▶ [Exercise material]:
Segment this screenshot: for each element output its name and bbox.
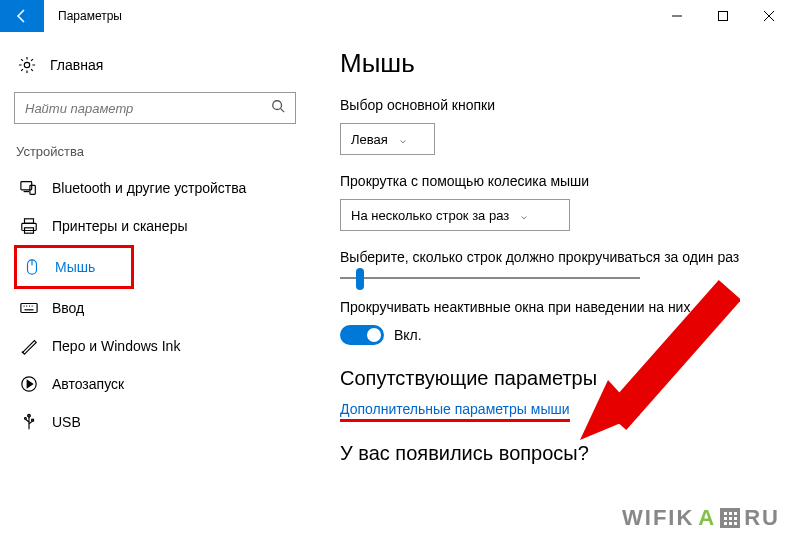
autoplay-icon: [20, 375, 38, 393]
svg-rect-15: [21, 304, 37, 313]
maximize-button[interactable]: [700, 0, 746, 32]
annotation-highlight: Мышь: [14, 245, 134, 289]
dropdown-value: На несколько строк за раз: [351, 208, 509, 223]
inactive-windows-toggle[interactable]: [340, 325, 384, 345]
toggle-state-label: Вкл.: [394, 327, 422, 343]
svg-rect-1: [719, 12, 728, 21]
sidebar-item-bluetooth[interactable]: Bluetooth и другие устройства: [14, 169, 296, 207]
usb-icon: [20, 413, 38, 431]
sidebar-item-label: Ввод: [52, 300, 84, 316]
sidebar-item-label: Мышь: [55, 259, 95, 275]
page-title: Мышь: [340, 48, 772, 79]
related-heading: Сопутствующие параметры: [340, 367, 772, 390]
sidebar-item-printers[interactable]: Принтеры и сканеры: [14, 207, 296, 245]
category-label: Устройства: [14, 144, 310, 159]
gear-icon: [18, 56, 36, 74]
chevron-down-icon: ⌵: [521, 210, 527, 221]
pen-icon: [20, 337, 38, 355]
scroll-lines-label: Выберите, сколько строк должно прокручив…: [340, 249, 772, 265]
home-nav[interactable]: Главная: [14, 48, 310, 82]
svg-rect-27: [32, 419, 34, 421]
svg-point-4: [24, 62, 29, 67]
search-icon: [271, 99, 285, 117]
home-label: Главная: [50, 57, 103, 73]
search-input[interactable]: [14, 92, 296, 124]
sidebar-item-autoplay[interactable]: Автозапуск: [14, 365, 296, 403]
sidebar-item-label: Перо и Windows Ink: [52, 338, 180, 354]
mouse-icon: [23, 258, 41, 276]
main-content: Мышь Выбор основной кнопки Левая ⌵ Прокр…: [310, 48, 792, 475]
sidebar-item-usb[interactable]: USB: [14, 403, 296, 441]
sidebar-item-label: USB: [52, 414, 81, 430]
primary-button-label: Выбор основной кнопки: [340, 97, 772, 113]
sidebar-item-label: Автозапуск: [52, 376, 124, 392]
toggle-knob: [367, 328, 381, 342]
window-title: Параметры: [58, 9, 654, 23]
svg-marker-23: [27, 380, 32, 387]
sidebar-item-mouse[interactable]: Мышь: [17, 248, 299, 286]
questions-heading: У вас появились вопросы?: [340, 442, 772, 465]
svg-rect-11: [25, 219, 34, 224]
sidebar: Главная Устройства Bluetooth и другие ус…: [0, 48, 310, 475]
close-button[interactable]: [746, 0, 792, 32]
svg-point-26: [25, 418, 27, 420]
slider-thumb[interactable]: [356, 268, 364, 290]
sidebar-item-label: Bluetooth и другие устройства: [52, 180, 246, 196]
sidebar-item-label: Принтеры и сканеры: [52, 218, 187, 234]
advanced-mouse-link[interactable]: Дополнительные параметры мыши: [340, 401, 570, 422]
chevron-down-icon: ⌵: [400, 134, 406, 145]
scroll-method-label: Прокрутка с помощью колесика мыши: [340, 173, 772, 189]
qr-icon: [720, 508, 740, 528]
scroll-method-dropdown[interactable]: На несколько строк за раз ⌵: [340, 199, 570, 231]
primary-button-dropdown[interactable]: Левая ⌵: [340, 123, 435, 155]
inactive-windows-label: Прокручивать неактивные окна при наведен…: [340, 299, 772, 315]
svg-line-6: [281, 109, 285, 113]
back-button[interactable]: [0, 0, 44, 32]
keyboard-icon: [20, 299, 38, 317]
printer-icon: [20, 217, 38, 235]
sidebar-item-typing[interactable]: Ввод: [14, 289, 296, 327]
devices-icon: [20, 179, 38, 197]
search-field[interactable]: [25, 101, 271, 116]
dropdown-value: Левая: [351, 132, 388, 147]
minimize-button[interactable]: [654, 0, 700, 32]
svg-point-21: [22, 352, 23, 353]
sidebar-item-pen[interactable]: Перо и Windows Ink: [14, 327, 296, 365]
scroll-lines-slider[interactable]: [340, 277, 640, 279]
watermark: WIFIKA RU: [622, 505, 780, 531]
svg-point-5: [273, 101, 282, 110]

▶ [Problem statement]:
Look through the listing above and count the lines where the string "Мышь" appears. Report the number only.

▶ [Finished exercise]:
5